§ **Brief**: Your result will be the set of lines with "seit", copied from the material below.

Records provided: Begin

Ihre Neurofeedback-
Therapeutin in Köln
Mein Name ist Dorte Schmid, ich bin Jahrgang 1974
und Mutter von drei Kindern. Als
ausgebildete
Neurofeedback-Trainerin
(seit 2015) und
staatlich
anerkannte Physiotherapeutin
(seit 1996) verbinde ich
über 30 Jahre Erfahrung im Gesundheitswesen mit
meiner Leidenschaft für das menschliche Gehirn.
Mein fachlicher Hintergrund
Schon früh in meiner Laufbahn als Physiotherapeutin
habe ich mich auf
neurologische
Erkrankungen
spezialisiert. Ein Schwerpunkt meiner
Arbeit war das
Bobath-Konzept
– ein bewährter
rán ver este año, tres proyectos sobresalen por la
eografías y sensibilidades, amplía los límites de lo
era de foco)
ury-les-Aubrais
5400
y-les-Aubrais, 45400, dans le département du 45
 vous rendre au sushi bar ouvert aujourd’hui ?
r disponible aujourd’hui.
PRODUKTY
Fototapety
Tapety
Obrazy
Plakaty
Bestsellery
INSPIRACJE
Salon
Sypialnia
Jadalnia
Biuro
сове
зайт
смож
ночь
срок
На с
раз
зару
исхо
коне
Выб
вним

Records provided: End

§ **Exercise response**:
(seit 2015) und
(seit 1996) verbinde ich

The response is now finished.